_PROMPT:_
Filter these entries down to the lines that hold the word "вопрос", and show each of them.

_DATA EXTRACTS:_
*** Begin section ***
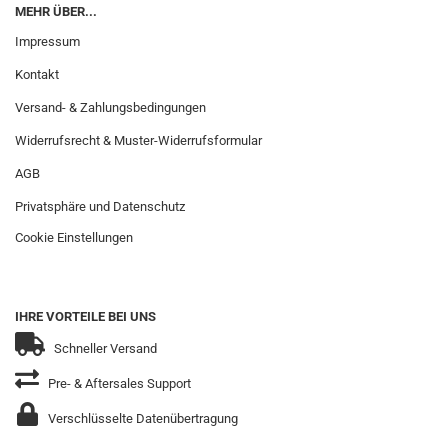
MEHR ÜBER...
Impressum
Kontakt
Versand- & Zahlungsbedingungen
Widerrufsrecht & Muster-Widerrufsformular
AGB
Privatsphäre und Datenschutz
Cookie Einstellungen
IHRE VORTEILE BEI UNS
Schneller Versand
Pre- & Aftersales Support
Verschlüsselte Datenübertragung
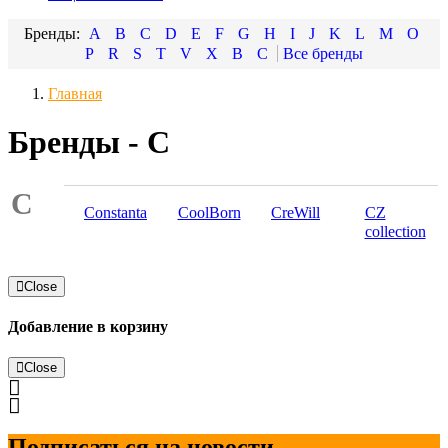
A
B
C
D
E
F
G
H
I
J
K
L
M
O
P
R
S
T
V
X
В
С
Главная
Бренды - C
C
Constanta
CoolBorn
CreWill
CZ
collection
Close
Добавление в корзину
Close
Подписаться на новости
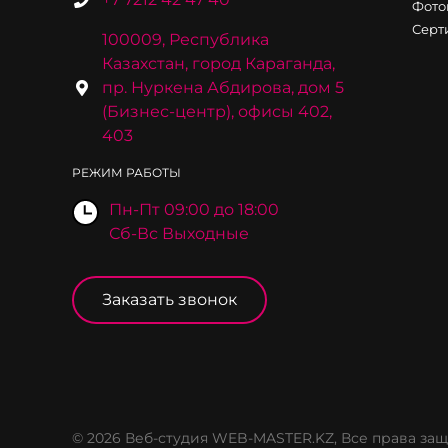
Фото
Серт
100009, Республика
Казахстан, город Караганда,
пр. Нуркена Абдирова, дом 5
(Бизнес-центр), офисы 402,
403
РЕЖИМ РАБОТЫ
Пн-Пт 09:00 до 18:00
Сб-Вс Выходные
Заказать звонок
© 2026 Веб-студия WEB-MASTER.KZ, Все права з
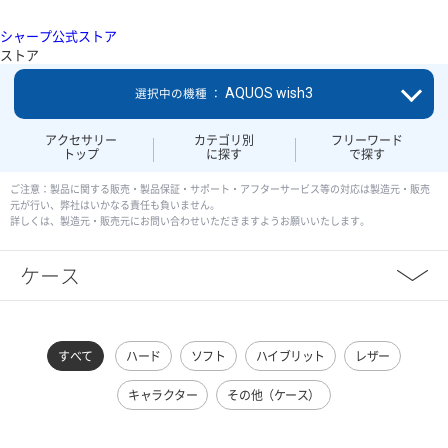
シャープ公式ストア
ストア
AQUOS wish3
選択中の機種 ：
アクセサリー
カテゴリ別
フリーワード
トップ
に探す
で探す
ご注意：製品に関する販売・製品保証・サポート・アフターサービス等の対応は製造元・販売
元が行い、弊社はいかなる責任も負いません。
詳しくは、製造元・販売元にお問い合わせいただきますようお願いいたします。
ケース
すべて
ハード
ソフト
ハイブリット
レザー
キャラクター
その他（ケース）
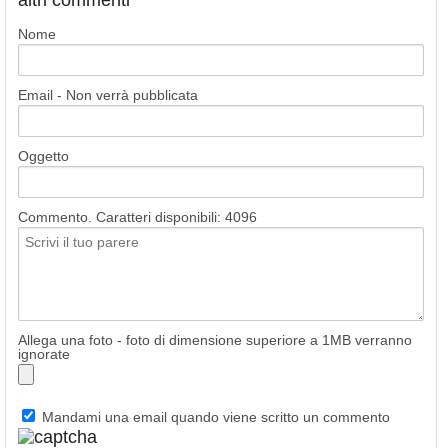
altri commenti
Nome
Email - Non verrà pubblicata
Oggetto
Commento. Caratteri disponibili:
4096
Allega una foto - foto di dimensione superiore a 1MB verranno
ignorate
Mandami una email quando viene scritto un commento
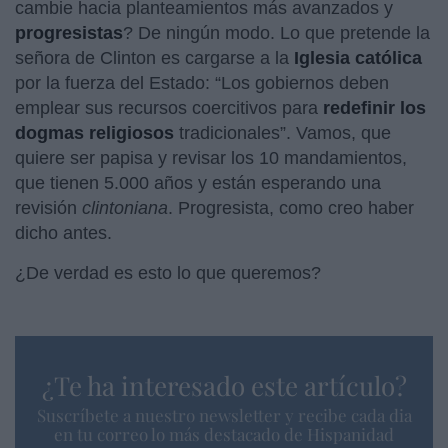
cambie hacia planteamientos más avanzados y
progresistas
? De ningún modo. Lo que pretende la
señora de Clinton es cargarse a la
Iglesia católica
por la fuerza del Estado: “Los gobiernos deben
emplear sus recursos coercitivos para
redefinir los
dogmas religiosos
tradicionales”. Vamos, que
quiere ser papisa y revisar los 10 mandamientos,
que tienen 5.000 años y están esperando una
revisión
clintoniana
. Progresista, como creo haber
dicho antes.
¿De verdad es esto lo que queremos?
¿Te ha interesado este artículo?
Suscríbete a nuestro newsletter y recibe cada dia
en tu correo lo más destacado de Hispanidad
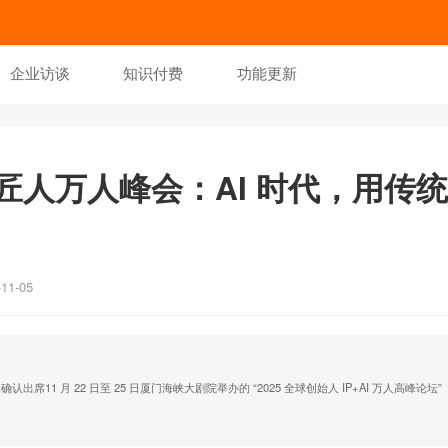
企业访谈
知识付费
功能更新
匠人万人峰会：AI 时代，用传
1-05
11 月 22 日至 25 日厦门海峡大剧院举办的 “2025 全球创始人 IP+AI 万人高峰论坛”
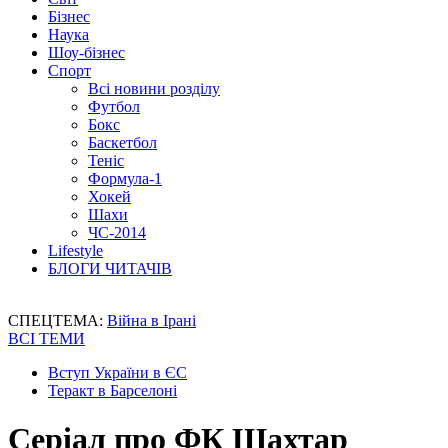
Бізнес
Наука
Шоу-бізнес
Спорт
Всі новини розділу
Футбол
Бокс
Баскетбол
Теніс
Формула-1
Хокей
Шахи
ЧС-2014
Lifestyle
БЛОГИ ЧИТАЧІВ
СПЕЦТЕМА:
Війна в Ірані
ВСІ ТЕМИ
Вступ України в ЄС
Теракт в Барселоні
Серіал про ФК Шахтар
*** End section ***
*** Begin section ***
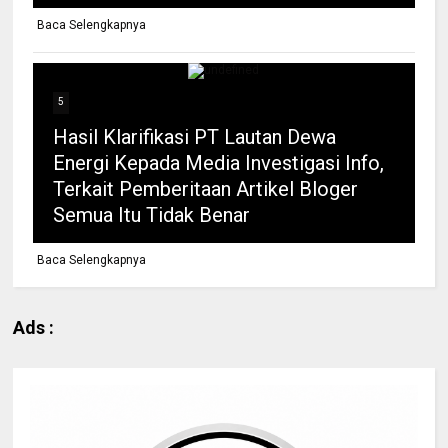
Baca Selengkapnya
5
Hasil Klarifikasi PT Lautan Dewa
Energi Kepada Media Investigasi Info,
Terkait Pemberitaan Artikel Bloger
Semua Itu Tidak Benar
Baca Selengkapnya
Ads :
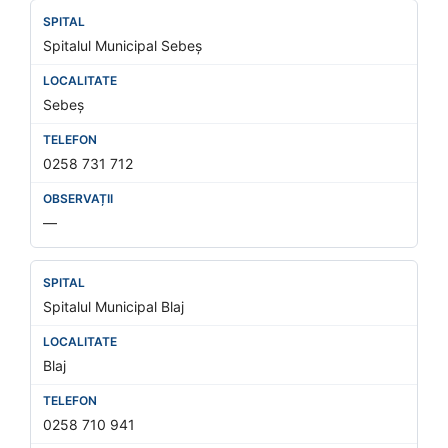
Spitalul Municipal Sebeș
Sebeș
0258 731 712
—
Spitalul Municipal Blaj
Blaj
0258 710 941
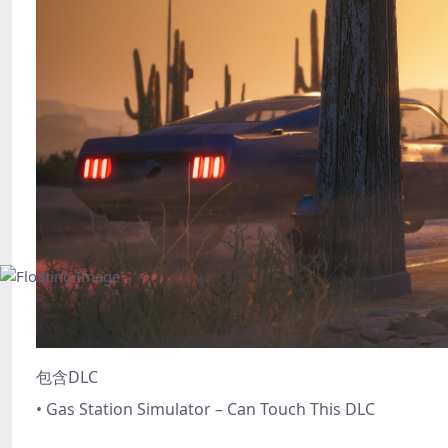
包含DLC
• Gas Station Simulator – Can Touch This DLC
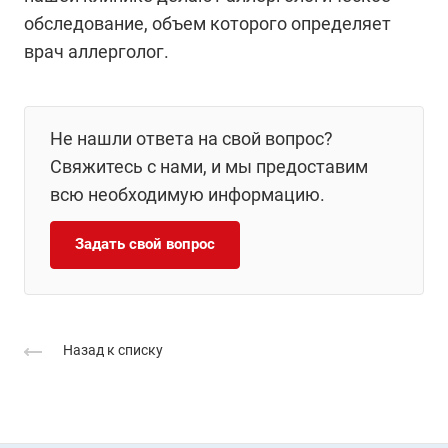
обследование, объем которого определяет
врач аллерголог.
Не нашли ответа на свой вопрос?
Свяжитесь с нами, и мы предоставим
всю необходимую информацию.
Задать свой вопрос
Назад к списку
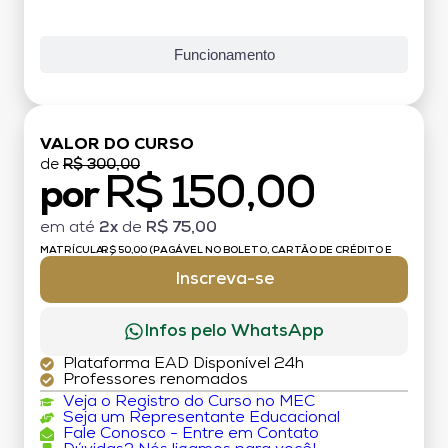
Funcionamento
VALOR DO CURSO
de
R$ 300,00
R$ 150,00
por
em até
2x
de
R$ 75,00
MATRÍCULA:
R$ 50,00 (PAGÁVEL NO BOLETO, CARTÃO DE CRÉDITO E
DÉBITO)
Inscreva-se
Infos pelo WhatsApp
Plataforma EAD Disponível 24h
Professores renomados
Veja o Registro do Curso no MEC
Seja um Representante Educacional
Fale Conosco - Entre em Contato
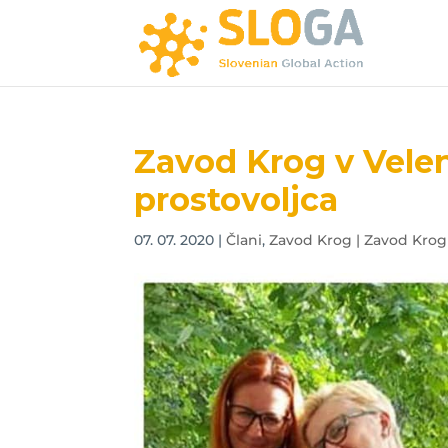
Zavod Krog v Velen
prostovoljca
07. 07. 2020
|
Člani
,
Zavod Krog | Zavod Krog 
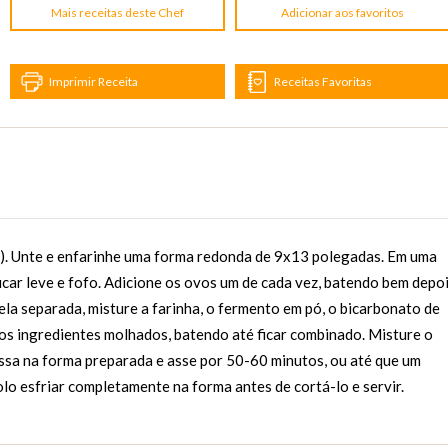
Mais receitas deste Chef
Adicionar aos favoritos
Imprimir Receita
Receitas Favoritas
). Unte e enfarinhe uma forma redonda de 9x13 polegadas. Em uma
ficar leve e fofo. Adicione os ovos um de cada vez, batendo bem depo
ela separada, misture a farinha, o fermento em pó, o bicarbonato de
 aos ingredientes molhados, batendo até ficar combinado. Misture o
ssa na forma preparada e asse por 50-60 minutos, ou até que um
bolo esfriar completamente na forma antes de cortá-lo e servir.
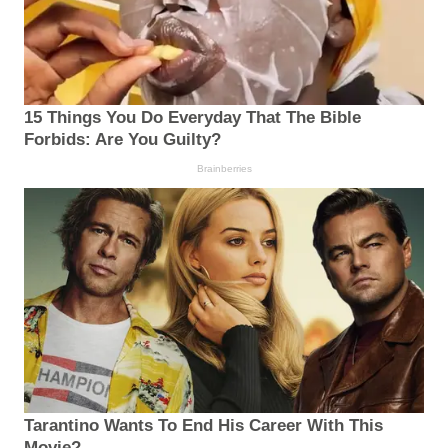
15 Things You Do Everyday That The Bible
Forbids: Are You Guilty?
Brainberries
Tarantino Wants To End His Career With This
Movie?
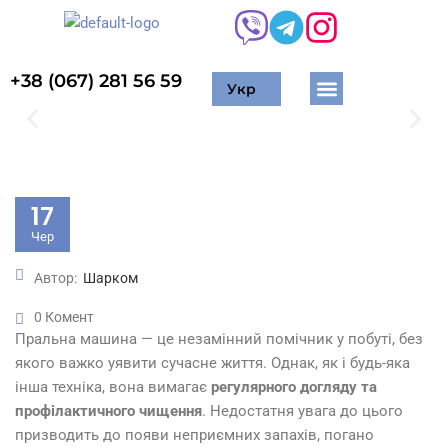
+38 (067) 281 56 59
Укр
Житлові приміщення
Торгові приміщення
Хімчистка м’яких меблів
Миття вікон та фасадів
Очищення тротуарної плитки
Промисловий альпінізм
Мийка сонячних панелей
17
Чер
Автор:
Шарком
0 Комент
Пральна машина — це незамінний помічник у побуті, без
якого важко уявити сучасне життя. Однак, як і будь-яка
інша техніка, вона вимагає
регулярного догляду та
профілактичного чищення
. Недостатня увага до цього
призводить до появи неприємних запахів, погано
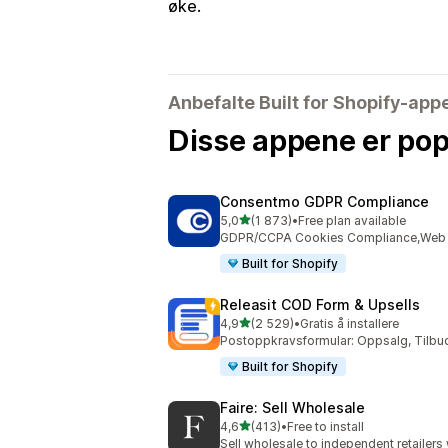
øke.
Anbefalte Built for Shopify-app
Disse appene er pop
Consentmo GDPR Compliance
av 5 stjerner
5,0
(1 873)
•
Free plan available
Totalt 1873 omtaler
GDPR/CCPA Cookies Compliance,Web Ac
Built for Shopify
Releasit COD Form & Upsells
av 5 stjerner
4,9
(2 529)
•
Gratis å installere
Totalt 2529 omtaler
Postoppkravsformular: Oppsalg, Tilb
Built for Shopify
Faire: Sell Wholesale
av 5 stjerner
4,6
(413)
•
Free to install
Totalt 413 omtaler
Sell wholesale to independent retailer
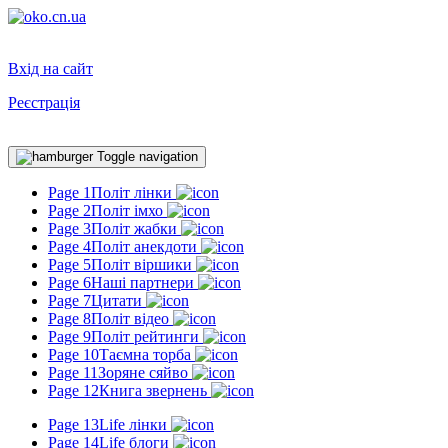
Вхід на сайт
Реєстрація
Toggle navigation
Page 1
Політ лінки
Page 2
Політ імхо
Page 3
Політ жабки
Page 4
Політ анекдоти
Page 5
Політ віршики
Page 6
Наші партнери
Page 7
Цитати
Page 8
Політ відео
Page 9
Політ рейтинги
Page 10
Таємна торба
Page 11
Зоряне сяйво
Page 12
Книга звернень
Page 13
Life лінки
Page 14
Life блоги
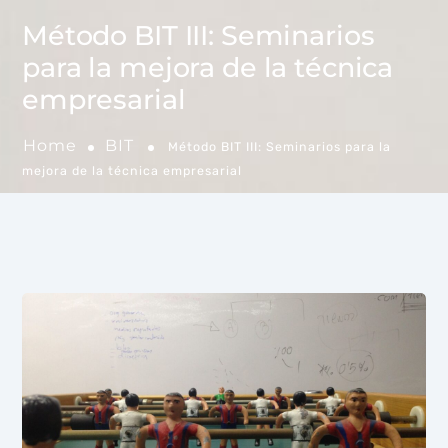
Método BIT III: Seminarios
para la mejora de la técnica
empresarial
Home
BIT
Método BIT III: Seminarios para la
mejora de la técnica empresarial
*** End section ***
_RESPONSE AREA:_
Не нашли ответа на свой вопрос?
Задать свой вопрос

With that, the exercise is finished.